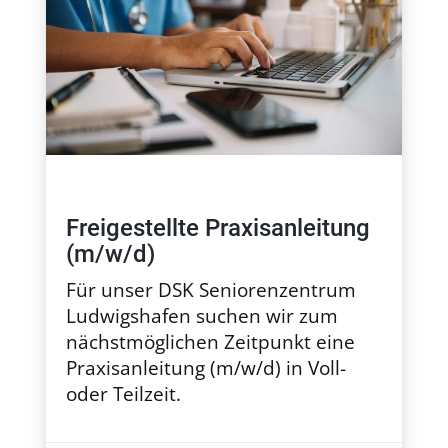
Freigestellte Praxisanleitung
(m/w/d)
Für unser DSK Seniorenzentrum
Ludwigshafen suchen wir zum
nächstmöglichen Zeitpunkt eine
Praxisanleitung (m/w/d) in Voll-
oder Teilzeit.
============
*Your objective:* With the images removed, reproduce all the material above word for word.

*Exercise output:*
Freigestellte Praxisanleitung
(m/w/d)
Für unser DSK Seniorenzentrum
Ludwigshafen suchen wir zum
nächstmöglichen Zeitpunkt eine
Praxisanleitung (m/w/d) in Voll-
oder Teilzeit.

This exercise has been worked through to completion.